* _What you should do_: Every line of the listing that follows must be written out unchanged.

Provided data: Begin

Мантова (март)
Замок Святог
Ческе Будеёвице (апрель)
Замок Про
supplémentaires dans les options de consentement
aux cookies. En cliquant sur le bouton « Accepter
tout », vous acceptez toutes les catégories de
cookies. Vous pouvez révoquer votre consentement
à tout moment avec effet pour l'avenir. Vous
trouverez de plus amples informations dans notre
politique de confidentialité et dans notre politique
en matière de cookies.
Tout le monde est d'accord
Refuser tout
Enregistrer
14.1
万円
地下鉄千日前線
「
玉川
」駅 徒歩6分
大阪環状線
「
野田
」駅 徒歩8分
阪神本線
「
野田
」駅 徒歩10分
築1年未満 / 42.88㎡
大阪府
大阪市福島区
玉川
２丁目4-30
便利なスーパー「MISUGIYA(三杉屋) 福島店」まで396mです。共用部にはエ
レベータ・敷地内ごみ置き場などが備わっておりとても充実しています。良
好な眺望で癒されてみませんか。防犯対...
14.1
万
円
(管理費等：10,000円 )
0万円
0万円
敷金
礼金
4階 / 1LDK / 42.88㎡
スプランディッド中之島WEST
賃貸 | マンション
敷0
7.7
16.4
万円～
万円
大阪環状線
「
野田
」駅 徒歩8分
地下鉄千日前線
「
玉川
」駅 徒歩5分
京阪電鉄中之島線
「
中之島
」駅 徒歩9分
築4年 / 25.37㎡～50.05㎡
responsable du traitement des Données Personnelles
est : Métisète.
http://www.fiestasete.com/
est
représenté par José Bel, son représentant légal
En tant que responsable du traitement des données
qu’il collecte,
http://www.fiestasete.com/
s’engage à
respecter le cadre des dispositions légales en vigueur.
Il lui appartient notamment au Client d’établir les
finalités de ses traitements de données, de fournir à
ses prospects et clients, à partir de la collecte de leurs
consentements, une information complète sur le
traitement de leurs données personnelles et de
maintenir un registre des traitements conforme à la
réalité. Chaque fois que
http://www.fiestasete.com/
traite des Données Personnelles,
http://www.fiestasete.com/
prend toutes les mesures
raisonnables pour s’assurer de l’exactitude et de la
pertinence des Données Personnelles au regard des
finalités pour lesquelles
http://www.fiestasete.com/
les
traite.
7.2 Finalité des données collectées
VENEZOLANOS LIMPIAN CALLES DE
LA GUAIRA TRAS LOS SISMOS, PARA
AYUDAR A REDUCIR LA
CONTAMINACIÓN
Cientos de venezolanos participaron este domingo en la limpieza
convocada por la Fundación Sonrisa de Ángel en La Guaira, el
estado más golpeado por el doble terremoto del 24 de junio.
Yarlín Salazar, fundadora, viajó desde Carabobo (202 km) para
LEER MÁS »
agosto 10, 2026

Provided data: End

* _The answer_:
Мантова (март)
Замок Святог
Ческе Будеёвице (апрель)
Замок Про
supplémentaires dans les options de consentement
aux cookies. En cliquant sur le bouton « Accepter
tout », vous acceptez toutes les catégories de
cookies. Vous pouvez révoquer votre consentement
à tout moment avec effet pour l'avenir. Vous
trouverez de plus amples informations dans notre
politique de confidentialité et dans notre politique
en matière de cookies.
Tout le monde est d'accord
Refuser tout
Enregistrer
14.1
万円
地下鉄千日前線
「
玉川
」駅 徒歩6分
大阪環状線
「
野田
」駅 徒歩8分
阪神本線
「
野田
」駅 徒歩10分
築1年未満 / 42.88㎡
大阪府
大阪市福島区
玉川
２丁目4-30
便利なスーパー「MISUGIYA(三杉屋) 福島店」まで396mです。共用部にはエ
レベータ・敷地内ごみ置き場などが備わっておりとても充実しています。良
好な眺望で癒されてみませんか。防犯対...
14.1
万
円
(管理費等：10,000円 )
0万円
0万円
敷金
礼金
4階 / 1LDK / 42.88㎡
スプランディッド中之島WEST
賃貸 | マンション
敷0
7.7
16.4
万円～
万円
大阪環状線
「
野田
」駅 徒歩8分
地下鉄千日前線
「
玉川
」駅 徒歩5分
京阪電鉄中之島線
「
中之島
」駅 徒歩9分
築4年 / 25.37㎡～50.05㎡
responsable du traitement des Données Personnelles
est : Métisète.
http://www.fiestasete.com/
est
représenté par José Bel, son représentant légal
En tant que responsable du traitement des données
qu’il collecte,
http://www.fiestasete.com/
s’engage à
respecter le cadre des dispositions légales en vigueur.
Il lui appartient notamment au Client d’établir les
finalités de ses traitements de données, de fournir à
ses prospects et clients, à partir de la collecte de leurs
consentements, une information complète sur le
traitement de leurs données personnelles et de
maintenir un registre des traitements conforme à la
réalité. Chaque fois que
http://www.fiestasete.com/
traite des Données Personnelles,
http://www.fiestasete.com/
prend toutes les mesures
raisonnables pour s’assurer de l’exactitude et de la
pertinence des Données Personnelles au regard des
finalités pour lesquelles
http://www.fiestasete.com/
les
traite.
7.2 Finalité des données collectées
VENEZOLANOS LIMPIAN CALLES DE
LA GUAIRA TRAS LOS SISMOS, PARA
AYUDAR A REDUCIR LA
CONTAMINACIÓN
Cientos de venezolanos participaron este domingo en la limpieza
convocada por la Fundación Sonrisa de Ángel en La Guaira, el
estado más golpeado por el doble terremoto del 24 de junio.
Yarlín Salazar, fundadora, viajó desde Carabobo (202 km) para
LEER MÁS »
agosto 10, 2026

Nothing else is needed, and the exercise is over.